They don’t tell you this at graduation, the commencement speaker does not add such a statement to the litany of positive affirmations that are so bland and surface that they really mean nothing. Yet I would argue that it is a truth with which we all grapple. Growing old is difficult.  Part of the tragedy of such a reality is that we cannot avoid it; we are all getting older and are growing up in our own ways and there really is not anything we can do to avoid it (except die, which I am not at all advocating!). There are a number of mediums (movies, art forms, books, songs, etc.) that wrestle with this truth of existence. Some deal with this reality with a Pollyannaish kind of optimism telling the audience that it is all going to be ok and there are plenty of rainbows and unicorns to be found in adulthood if you just look hard enough. Life is a giant PEZ dispenser popping out sweet pill goodness. Some people actually believe this crap.  Some tell you that you only have to hold onto your youthful idealism and then you will never have to face the cold, harsh reality of life in its fullest. Keep wearing the hip-hugging jeans, the t-shirts with Hasbro toys on the front, and the ironic 1970s movie references because then you are still holding onto your youth (or at least a very sad dream and illusion). Then there are those works that looks the specter of aging and maturing in the face with all the good and horror that it has to offer and say, “bring it on.” These are people who embrace the truth that growing old is painful and do not run away. I feel that Karen Russell’s book Swamplandia! offers this realistic, macabre look at the travails of becoming an adult and does not run from the reality of the pain of maturing.

Warning, spoilers abound!

What I found great about Russell’s book is that it offers a realistic view of life through very metaphorical, fantastical, and mystical themes. In Swamplandia! we meet a family of alligator wrestlers running a perverse kind of theme park in the Florida Everglades, living a dream and a lie in its greatest fashion complete with security blankets of multiple kinds. It is after the mother of this family dies that the rest have to grow up and start to encounter the pain as well as the wonder of life. One by one each character in Russell’s book has to search, take chances, and try to find their own way in this new, uncharted life. Each one suffers, each one loses something, and each one grows. The brother endures insult and injury working at a rival park experiencing the “real world” like a bucket of ice water poured on top of his head (and he wasn’t even challenged to do so). The older daughter tries to escape to a forgotten time with a ghost who promises love forever only to be left at the altar. The youngest daughter, searching for her sister, joins with a magical “birdman” in an almost Homeric Odyssey until she realizes that her traveling companion is nothing more than a perverted, lost, old man.
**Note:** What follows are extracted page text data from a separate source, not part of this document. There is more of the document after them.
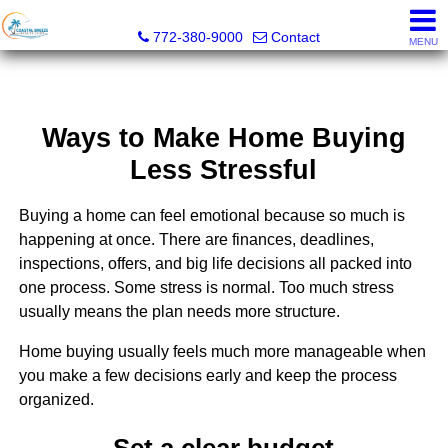
Coastal Breeze Realty Corp
772-380-9000
Contact
MENU
Ways to Make Home Buying
Less Stressful
Buying a home can feel emotional because so much is
happening at once. There are finances, deadlines,
inspections, offers, and big life decisions all packed into
one process. Some stress is normal. Too much stress
usually means the plan needs more structure.
Home buying usually feels much more manageable when
you make a few decisions early and keep the process
organized.
Set a clear budget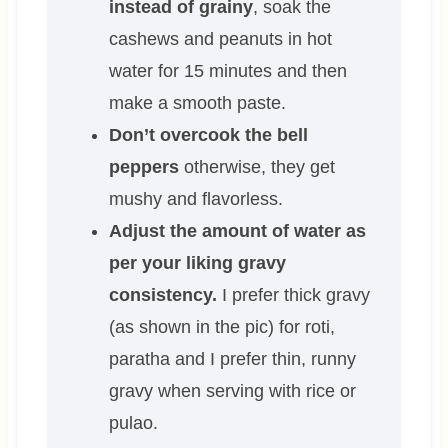
instead of grainy
, soak the
cashews and peanuts in hot
water for 15 minutes and then
make a smooth paste.
Don’t overcook the bell
peppers
otherwise, they get
mushy and flavorless.
Adjust the amount of water as
per your liking gravy
consistency.
I prefer thick gravy
(as shown in the pic) for roti,
paratha and I prefer thin, runny
gravy when serving with rice or
pulao.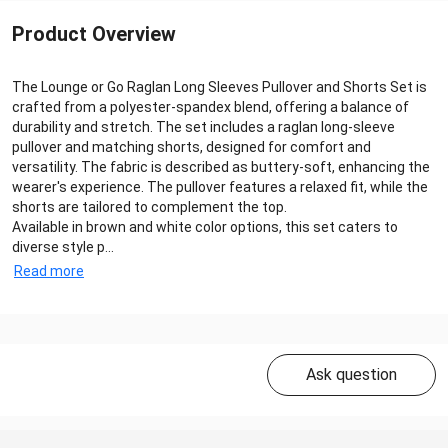
Product Overview
The Lounge or Go Raglan Long Sleeves Pullover and Shorts Set is
crafted from a polyester-spandex blend, offering a balance of
durability and stretch. The set includes a raglan long-sleeve
pullover and matching shorts, designed for comfort and
versatility. The fabric is described as buttery-soft, enhancing the
wearer's experience. The pullover features a relaxed fit, while the
shorts are tailored to complement the top.
Available in brown and white color options, this set caters to
diverse style p...
Read more
Ask question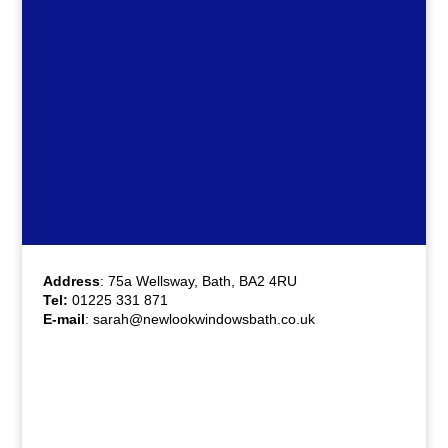
Address
: 75a Wellsway, Bath, BA2 4RU
Tel:
01225 331 871
E-mail
:
sarah@newlookwindowsbath.co.uk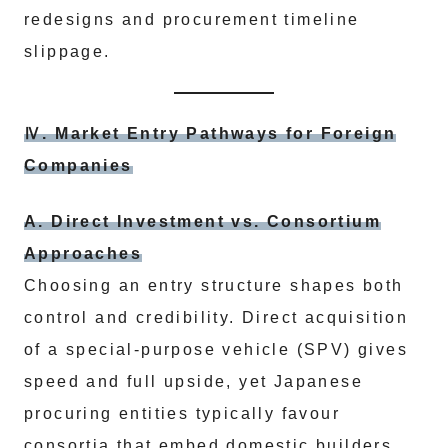
redesigns and procurement timeline
slippage.
Ⅳ. Market Entry Pathways for Foreign
Companies
A. Direct Investment vs. Consortium
Approaches
Choosing an entry structure shapes both
control and credibility. Direct acquisition
of a special‑purpose vehicle (SPV) gives
speed and full upside, yet Japanese
procuring entities typically favour
consortia that embed domestic builders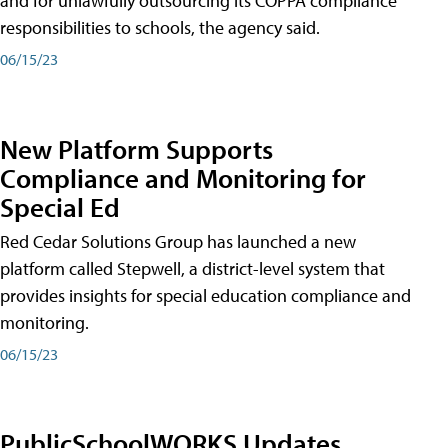
and for unlawfully outsourcing its COPPA compliance
responsibilities to schools, the agency said.
06/15/23
New Platform Supports
Compliance and Monitoring for
Special Ed
Red Cedar Solutions Group has launched a new
platform called Stepwell, a district-level system that
provides insights for special education compliance and
monitoring.
06/15/23
PublicSchoolWORKS Updates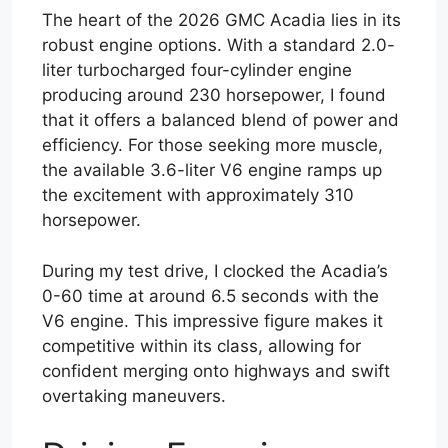
The heart of the 2026 GMC Acadia lies in its
robust engine options. With a standard 2.0-
liter turbocharged four-cylinder engine
producing around 230 horsepower, I found
that it offers a balanced blend of power and
efficiency. For those seeking more muscle,
the available 3.6-liter V6 engine ramps up
the excitement with approximately 310
horsepower.
During my test drive, I clocked the Acadia’s
0-60 time at around 6.5 seconds with the
V6 engine. This impressive figure makes it
competitive within its class, allowing for
confident merging onto highways and swift
overtaking maneuvers.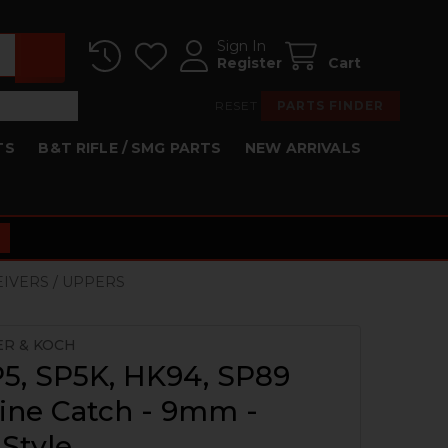
Sign In
Register
Cart
RESET
PARTS FINDER
TS
B&T RIFLE / SMG PARTS
NEW ARRIVALS
EIVERS / UPPERS
ER & KOCH
5, SP5K, HK94, SP89
ine Catch - 9mm -
 Style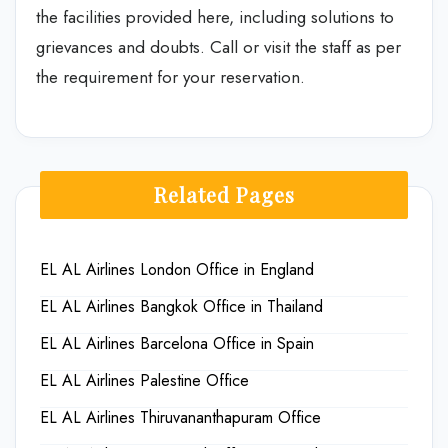
the facilities provided here, including solutions to
grievances and doubts. Call or visit the staff as per
the requirement for your reservation.
Related Pages
EL AL Airlines London Office in England
EL AL Airlines Bangkok Office in Thailand
EL AL Airlines Barcelona Office in Spain
EL AL Airlines Palestine Office
EL AL Airlines Thiruvananthapuram Office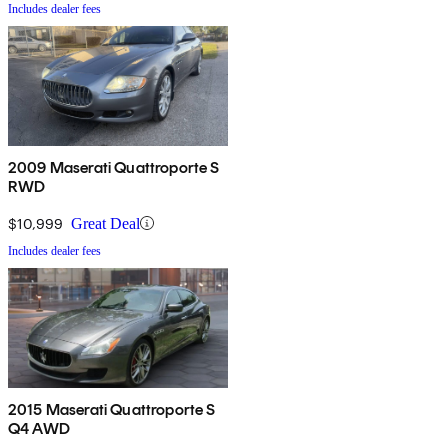
Includes dealer fees
2009 Maserati Quattroporte S
RWD
$10,999
Great Deal
Includes dealer fees
2015 Maserati Quattroporte S
Q4 AWD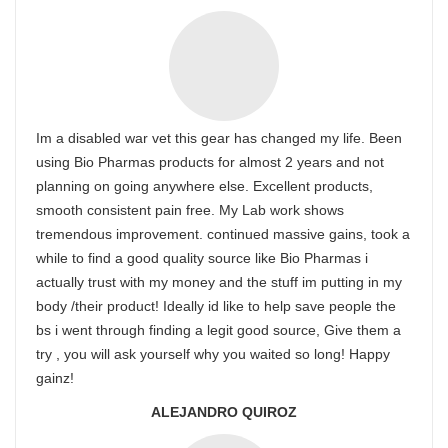
Im a disabled war vet this gear has changed my life. Been
using Bio Pharmas products for almost 2 years and not
planning on going anywhere else. Excellent products,
smooth consistent pain free. My Lab work shows
tremendous improvement. continued massive gains, took a
while to find a good quality source like Bio Pharmas i
actually trust with my money and the stuff im putting in my
body /their product! Ideally id like to help save people the
bs i went through finding a legit good source, Give them a
try , you will ask yourself why you waited so long! Happy
gainz!
ALEJANDRO QUIROZ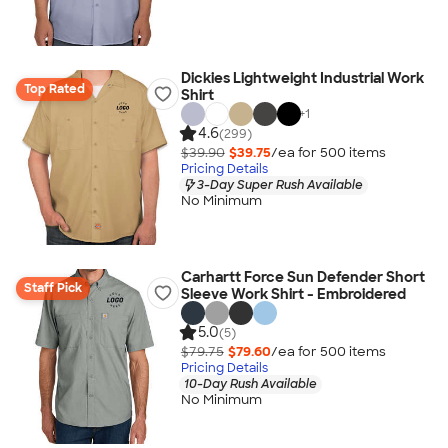
Dickies Lightweight Industrial Work
Top Rated
Shirt
+
1
4.6
(299)
$39.90
$39.75
/ea for
500
item
s
Pricing Details
3-Day Super Rush Available
No Minimum
Carhartt Force Sun Defender Short
Staff Pick
Sleeve Work Shirt - Embroidered
5.0
(5)
$79.75
$79.60
/ea for
500
item
s
Pricing Details
10-Day Rush Available
No Minimum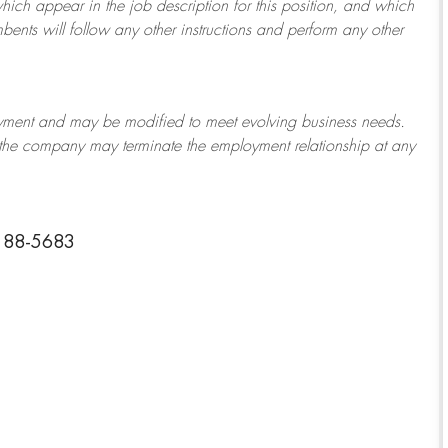
which appear in the job description for this position, and which
bents will follow any other instructions and perform any other
ployment and may be
modified
to meet evolving business needs.
or the company may
terminate
the employment relationship at any
0188-5683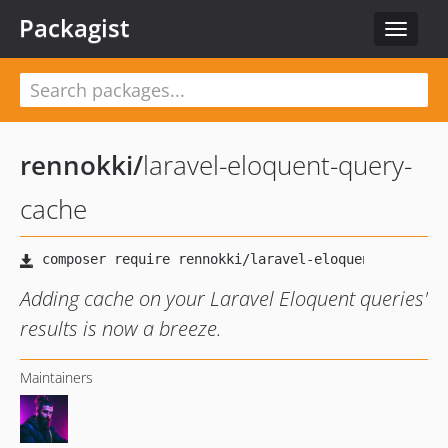
Packagist
Toggle
navigat
rennokki
/
laravel-eloquent-query-
cache
Adding cache on your Laravel Eloquent queries'
results is now a breeze.
Maintainers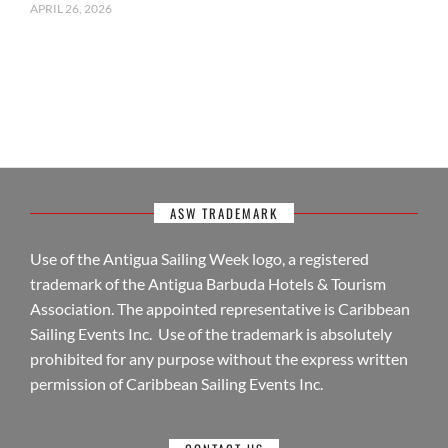
APRIL 26, 2026
ASW TRADEMARK
Use of the Antigua Sailing Week logo, a registered
trademark of the Antigua Barbuda Hotels & Tourism
Association. The appointed representative is Caribbean
Sailing Events Inc. Use of the trademark is absolutely
prohibited for any purpose without the express written
permission of Caribbean Sailing Events Inc.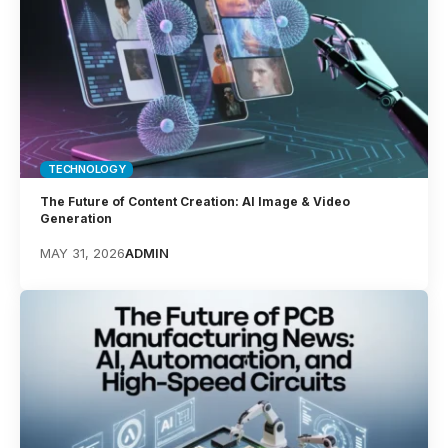
TECHNOLOGY
The Future of Content Creation: AI Image & Video
Generation
MAY 31, 2026
ADMIN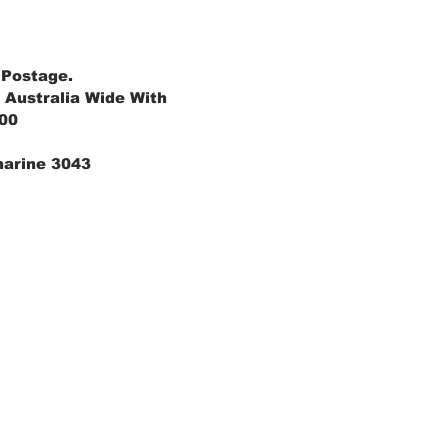
 Postage.
 Australia Wide With
.00
marine 3043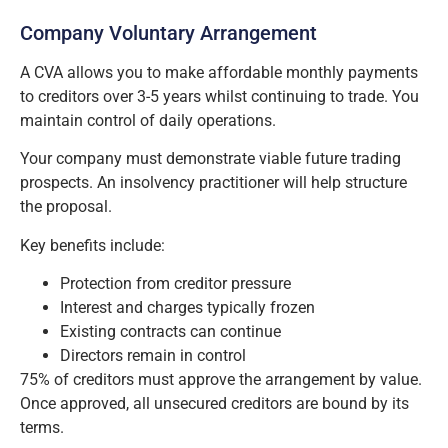
Company Voluntary Arrangement
A CVA allows you to make affordable monthly payments
to creditors over 3-5 years whilst continuing to trade. You
maintain control of daily operations.
Your company must demonstrate viable future trading
prospects. An insolvency practitioner will help structure
the proposal.
Key benefits include:
Protection from creditor pressure
Interest and charges typically frozen
Existing contracts can continue
Directors remain in control
75% of creditors must approve the arrangement by value.
Once approved, all unsecured creditors are bound by its
terms.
Each travel, each struggle, and each suffer as they leave the theme park of their youth and enter into the real world.

And there is no happy ending.

This is where I find Russell’s book refreshing and difficult. There isn’t a sad, tragic ending, but things are not brought to a satisfying conclusion. With my first read I found myself looking for the happy conclusion where everyone was able to return to their home, to their comforts, and to their illusions that they once knew. I yearned for a happy ending and was found wanting. It is not a tragic ending. It is not an ending with a body count rivaling many movies today, but it was not a happy, return to glory ending. So I had to sit with the uncomfortable place where Russell leaves the reader.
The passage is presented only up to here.